The Risk of Inequality and How to Avoid It
Every industrial revolution has had its own winners and losers. Though developed economies have rushed ahead, the Global South has often been excluded from the process of wealth generation. The first and second Industrial Revolutions led to the concentration of wealth and technology in Europe and North America, while colonies and the Global South mostly supplied raw materials and cheap labor pools.
The third, digital revolution further widened the divide, and today around 2.6 billion people remain offline. We need to ensure that the fourth industrial revolution (i.e., the AI revolution) doesn’t widen the gap further. Unless we act differently this time, AI risks repeating the same pattern and could reinforce inequality which will ultimately lock billions out of the next wave of prosperity.
This time, however, could be different. Poorer nations can compete on a level playing field without an infrastructure deficit (e.g. roads, rail, ports) hindering their inclusion. All an EAIM company needs to compete globally today is brains and broadband. Brains are distributed equally, and broadband is catching up in developing markets.
But if EAIM entrepreneurs, talent and data infrastructure are excluded from investment pipelines due to historical bias, the economic value of AI will be concentrated in established hubs. Capital, computing and jobs will stay in developed markets, while EAIM economies are reduced to algorithm takers rather than algorithm makers. That outcome would widen the gap between rich and poor nations.
The irony is that many of the most impactful solutions are already being born in EAIMs, where service cost reductions from technology are more critical. Such innovations include affordable healthcare, crop diagnostics and insurance access. These innovations will, in turn, benefit developed economies.
At the macro level, the opportunity is even larger. IFC estimates that the digital economy could create up to 230 million new jobs in Africa by 2030. McKinsey projects multi-trillion-dollar investment in AI infrastructure globally on the same timeline. The scale of what is at stake is hard to overstate.

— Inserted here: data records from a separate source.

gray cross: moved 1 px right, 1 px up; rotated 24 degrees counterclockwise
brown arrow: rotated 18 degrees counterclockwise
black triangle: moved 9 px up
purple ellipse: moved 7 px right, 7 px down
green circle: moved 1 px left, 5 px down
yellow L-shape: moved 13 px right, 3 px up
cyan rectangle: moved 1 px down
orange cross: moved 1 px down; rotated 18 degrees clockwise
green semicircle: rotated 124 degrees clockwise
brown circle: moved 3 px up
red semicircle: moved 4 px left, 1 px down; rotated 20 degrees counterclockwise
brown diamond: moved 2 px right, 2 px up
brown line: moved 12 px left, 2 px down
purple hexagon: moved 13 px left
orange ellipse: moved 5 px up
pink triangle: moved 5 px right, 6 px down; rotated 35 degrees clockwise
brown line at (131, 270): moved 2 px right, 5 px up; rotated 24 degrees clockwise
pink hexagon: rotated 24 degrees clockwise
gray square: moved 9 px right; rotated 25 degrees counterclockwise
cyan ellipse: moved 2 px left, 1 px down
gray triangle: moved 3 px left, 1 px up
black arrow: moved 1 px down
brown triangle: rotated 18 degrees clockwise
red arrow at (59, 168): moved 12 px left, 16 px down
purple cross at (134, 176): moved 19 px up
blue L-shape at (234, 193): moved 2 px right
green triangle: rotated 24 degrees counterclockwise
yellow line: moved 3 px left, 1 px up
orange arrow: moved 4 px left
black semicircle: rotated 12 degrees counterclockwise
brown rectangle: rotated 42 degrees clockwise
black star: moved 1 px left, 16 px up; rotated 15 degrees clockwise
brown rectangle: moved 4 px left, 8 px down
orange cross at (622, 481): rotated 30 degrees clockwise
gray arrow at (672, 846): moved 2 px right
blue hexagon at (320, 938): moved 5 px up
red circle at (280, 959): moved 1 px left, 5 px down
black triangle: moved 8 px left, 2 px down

If we invest with both inclusion and commerce in mind, the story changes. AI can create middle-class digital jobs at scale, solve local challenges in healthcare and agriculture and enable EAIMs to contribute to, and not be passengers in, the AI revolution.
This is the choice before us. Either AI deepens global inequality, or it becomes the first industrial revolution that spreads its benefits more evenly.
A New Playbook
EAIMs are no longer a footnote in the AI revolution; they’re an essential part of it. The challenge now is for investors, corporations and governments to seize the opportunity.
The entry points are clear. Businesses should partner with companies such as those featured here that have already proven EAIMs can scale globally. Pilot deployments in healthcare, fintech and agriculture, where financial and social benefits coincide. Back the infrastructure that will make this possible: data centers, regional AI hubs and the sustainable energy that powers them. Above all, as investors, we must broaden the horizon of our pipelines.
At Dolma Fund Management, we have been investing in this space for more than a decade. From what I’ve seen on the ground, the infrastructure and talent of EAIMs can produce long-lasting effects and competitive returns. Investing in EAIMs is commercially smart and historically necessary. AI will either entrench global inequality, or it will build the foundation of a fairer future. The choice is ours, and the time is now.